**What needs to be done**: Return all of the entries word for word, but omit the pictures they contain.

**Data for review**:
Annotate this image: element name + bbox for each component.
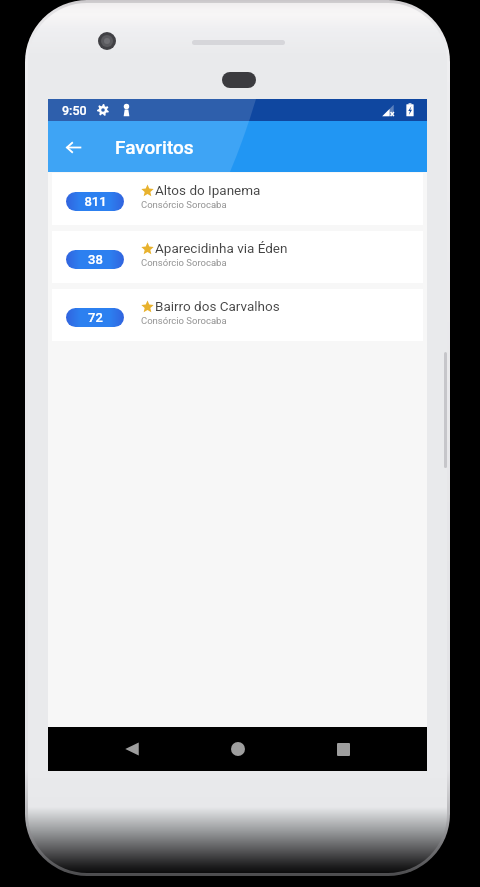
button[interactable]: 72	[52, 289, 423, 341]
staticText: 811	[84, 194, 107, 209]
button[interactable]: Recents	[321, 727, 365, 771]
button[interactable]: 38	[52, 231, 423, 283]
staticText: 72	[88, 310, 103, 325]
staticText: Altos do Ipanema	[155, 182, 261, 198]
button[interactable]: Home	[216, 727, 260, 771]
button[interactable]: Back	[61, 135, 85, 159]
button[interactable]: Back	[110, 727, 154, 771]
staticText: Aparecidinha via Éden	[155, 240, 288, 256]
staticText: 9:50	[62, 103, 87, 118]
staticText: Consórcio Sorocaba	[141, 199, 227, 210]
staticText: Bairro dos Carvalhos	[155, 298, 280, 314]
button[interactable]: 811	[52, 173, 423, 225]
staticText: Consórcio Sorocaba	[141, 257, 227, 268]
staticText: Consórcio Sorocaba	[141, 315, 227, 326]
staticText: Favoritos	[115, 136, 194, 158]
staticText: 38	[88, 252, 103, 267]
button[interactable]: Back	[48, 121, 427, 172]
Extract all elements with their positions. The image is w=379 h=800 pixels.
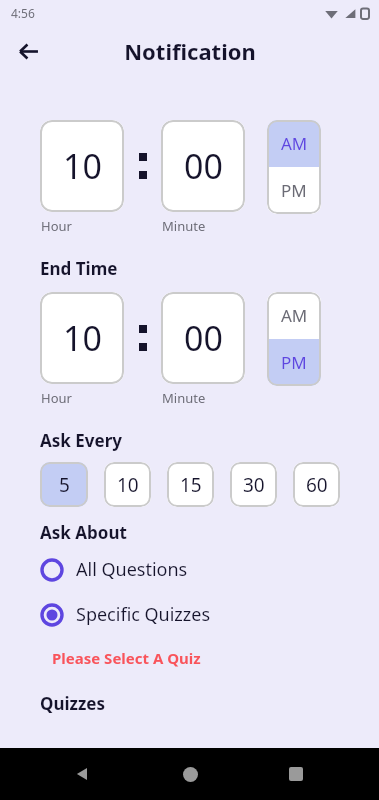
staticText: 00: [184, 143, 223, 189]
button[interactable]: AM: [267, 292, 321, 339]
staticText: Minute: [162, 389, 206, 407]
button[interactable]: Back: [60, 751, 106, 797]
staticText: 60: [306, 472, 328, 498]
staticText: 5: [59, 472, 70, 498]
staticText: Please Select A Quiz: [52, 648, 201, 668]
staticText: End Time: [40, 257, 118, 280]
staticText: 10: [117, 472, 139, 498]
staticText: Ask About: [40, 521, 127, 544]
staticText: Hour: [41, 389, 72, 407]
button[interactable]: 30: [230, 462, 277, 507]
button[interactable]: 00: [161, 292, 245, 384]
staticText: 00: [184, 315, 223, 361]
staticText: Specific Quizzes: [76, 602, 211, 627]
staticText: PM: [281, 351, 307, 374]
staticText: Notification: [124, 36, 256, 66]
button[interactable]: 60: [293, 462, 340, 507]
staticText: PM: [281, 179, 307, 202]
button[interactable]: PM: [267, 339, 321, 386]
button[interactable]: 00: [161, 120, 245, 212]
button[interactable]: PM: [267, 167, 321, 214]
staticText: Hour: [41, 217, 72, 235]
staticText: Ask Every: [40, 429, 122, 452]
button[interactable]: 10: [104, 462, 151, 507]
staticText: All Questions: [76, 557, 188, 582]
button[interactable]: 5: [40, 462, 88, 507]
staticText: 15: [180, 472, 202, 498]
button[interactable]: Specific Quizzes: [0, 595, 379, 634]
staticText: 10: [63, 143, 102, 189]
button[interactable]: 10: [40, 292, 124, 384]
staticText: AM: [281, 132, 308, 155]
button[interactable]: Recent apps: [273, 751, 319, 797]
staticText: 10: [63, 315, 102, 361]
button[interactable]: Back: [10, 33, 46, 69]
button[interactable]: All Questions: [0, 550, 379, 589]
button[interactable]: Home: [167, 751, 213, 797]
staticText: AM: [281, 304, 308, 327]
staticText: 30: [243, 472, 265, 498]
button[interactable]: 15: [167, 462, 214, 507]
button[interactable]: 10: [40, 120, 124, 212]
button[interactable]: AM: [267, 120, 321, 167]
staticText: Minute: [162, 217, 206, 235]
staticText: Quizzes: [40, 692, 106, 715]
staticText: 4:56: [11, 5, 35, 21]
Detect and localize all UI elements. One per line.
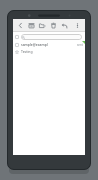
button[interactable] bbox=[13, 32, 85, 41]
button[interactable]: Move to folder bbox=[37, 19, 48, 32]
staticText: sent bbox=[77, 43, 83, 47]
staticText: sample@example.domain.net bbox=[21, 42, 49, 47]
button[interactable]: Delete bbox=[48, 19, 59, 32]
button[interactable]: Back bbox=[15, 19, 26, 32]
button[interactable]: Testing bbox=[13, 48, 85, 55]
button[interactable]: Archive bbox=[26, 19, 37, 32]
button[interactable]: Reply bbox=[59, 19, 70, 32]
staticText: Testing bbox=[21, 49, 33, 54]
button[interactable]: More options bbox=[72, 19, 83, 32]
button[interactable]: sample@example.domain.net bbox=[13, 41, 85, 48]
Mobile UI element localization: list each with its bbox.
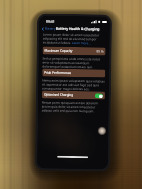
staticText: Sed ut perspiciatis unde omnis iste natu… — [42, 57, 106, 74]
staticText: Neque porro quisquam est qui dolorem ips… — [42, 101, 105, 114]
button[interactable]: Optimised Charging — [42, 91, 105, 100]
staticText: Battery Health & Charging — [56, 26, 100, 31]
staticText: Optimised Charging — [44, 93, 74, 97]
staticText: 85 % — [96, 49, 104, 53]
button[interactable]: Battery — [39, 26, 58, 32]
staticText: Lorem ipsum dolor sit amet consectetur a… — [43, 33, 106, 46]
staticText: Battery — [45, 27, 56, 31]
button[interactable]: Maximum Capacity — [42, 47, 106, 56]
staticText: 09:41 — [46, 19, 55, 24]
staticText: Maximum Capacity — [45, 49, 73, 53]
staticText: Peak Performance — [44, 71, 71, 75]
button[interactable]: Peak Performance — [42, 69, 105, 78]
staticText: Nemo enim ipsam voluptatem quia voluptas… — [42, 79, 105, 92]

**Solution**:
Annotate this image: element name + bbox for each component.
button[interactable]: 72	[52, 289, 423, 341]
staticText: 811	[84, 194, 107, 209]
button[interactable]: Recents	[321, 727, 365, 771]
button[interactable]: 38	[52, 231, 423, 283]
staticText: 72	[88, 310, 103, 325]
staticText: Altos do Ipanema	[155, 182, 261, 198]
button[interactable]: Home	[216, 727, 260, 771]
button[interactable]: Back	[61, 135, 85, 159]
button[interactable]: Back	[110, 727, 154, 771]
staticText: Aparecidinha via Éden	[155, 240, 288, 256]
staticText: 9:50	[62, 103, 87, 118]
staticText: Consórcio Sorocaba	[141, 199, 227, 210]
staticText: Bairro dos Carvalhos	[155, 298, 280, 314]
button[interactable]: 811	[52, 173, 423, 225]
staticText: Consórcio Sorocaba	[141, 257, 227, 268]
staticText: Consórcio Sorocaba	[141, 315, 227, 326]
staticText: Favoritos	[115, 136, 194, 158]
staticText: 38	[88, 252, 103, 267]
button[interactable]: Back	[48, 121, 427, 172]
Extract all elements with their positions. The image is w=379 h=800 pixels.
staticText: 00: [184, 143, 223, 189]
button[interactable]: AM: [267, 292, 321, 339]
staticText: Minute: [162, 389, 206, 407]
button[interactable]: Back: [60, 751, 106, 797]
staticText: 60: [306, 472, 328, 498]
staticText: 5: [59, 472, 70, 498]
staticText: Please Select A Quiz: [52, 648, 201, 668]
staticText: End Time: [40, 257, 118, 280]
staticText: 10: [117, 472, 139, 498]
staticText: Ask About: [40, 521, 127, 544]
staticText: Hour: [41, 389, 72, 407]
button[interactable]: 30: [230, 462, 277, 507]
button[interactable]: 00: [161, 292, 245, 384]
staticText: 00: [184, 315, 223, 361]
staticText: Specific Quizzes: [76, 602, 211, 627]
staticText: PM: [281, 351, 307, 374]
staticText: Notification: [124, 36, 256, 66]
button[interactable]: 60: [293, 462, 340, 507]
staticText: PM: [281, 179, 307, 202]
button[interactable]: PM: [267, 339, 321, 386]
button[interactable]: 00: [161, 120, 245, 212]
button[interactable]: PM: [267, 167, 321, 214]
staticText: Hour: [41, 217, 72, 235]
staticText: Ask Every: [40, 429, 122, 452]
button[interactable]: 10: [104, 462, 151, 507]
staticText: All Questions: [76, 557, 188, 582]
button[interactable]: 5: [40, 462, 88, 507]
staticText: 15: [180, 472, 202, 498]
button[interactable]: Specific Quizzes: [0, 595, 379, 634]
staticText: 10: [63, 143, 102, 189]
button[interactable]: 10: [40, 292, 124, 384]
staticText: AM: [281, 132, 308, 155]
button[interactable]: Recent apps: [273, 751, 319, 797]
staticText: 10: [63, 315, 102, 361]
button[interactable]: Back: [10, 33, 46, 69]
button[interactable]: All Questions: [0, 550, 379, 589]
button[interactable]: Home: [167, 751, 213, 797]
staticText: AM: [281, 304, 308, 327]
staticText: 30: [243, 472, 265, 498]
button[interactable]: 15: [167, 462, 214, 507]
button[interactable]: 10: [40, 120, 124, 212]
button[interactable]: AM: [267, 120, 321, 167]
staticText: Minute: [162, 217, 206, 235]
staticText: Quizzes: [40, 692, 106, 715]
staticText: 4:56: [11, 5, 35, 21]
Detect and localize all UI elements. One per line.
button[interactable] bbox=[13, 32, 85, 41]
button[interactable]: Move to folder bbox=[37, 19, 48, 32]
staticText: sent bbox=[77, 43, 83, 47]
staticText: sample@example.domain.net bbox=[21, 42, 49, 47]
button[interactable]: Delete bbox=[48, 19, 59, 32]
button[interactable]: Back bbox=[15, 19, 26, 32]
button[interactable]: Testing bbox=[13, 48, 85, 55]
button[interactable]: Archive bbox=[26, 19, 37, 32]
button[interactable]: Reply bbox=[59, 19, 70, 32]
staticText: Testing bbox=[21, 49, 33, 54]
button[interactable]: More options bbox=[72, 19, 83, 32]
button[interactable]: sample@example.domain.net bbox=[13, 41, 85, 48]
Mobile UI element localization: list each with its bbox.
staticText: Sed ut perspiciatis unde omnis iste natu… — [42, 57, 106, 74]
staticText: Neque porro quisquam est qui dolorem ips… — [42, 101, 105, 114]
button[interactable]: Optimised Charging — [42, 91, 105, 100]
staticText: Battery Health & Charging — [56, 26, 100, 31]
staticText: Optimised Charging — [44, 93, 74, 97]
staticText: 85 % — [96, 49, 104, 53]
button[interactable]: Battery — [39, 26, 58, 32]
staticText: Lorem ipsum dolor sit amet consectetur a… — [43, 33, 106, 46]
staticText: Battery — [45, 27, 56, 31]
button[interactable]: Maximum Capacity — [42, 47, 106, 56]
staticText: 09:41 — [46, 19, 55, 24]
staticText: Maximum Capacity — [45, 49, 73, 53]
staticText: Peak Performance — [44, 71, 71, 75]
button[interactable]: Peak Performance — [42, 69, 105, 78]
staticText: Nemo enim ipsam voluptatem quia voluptas… — [42, 79, 105, 92]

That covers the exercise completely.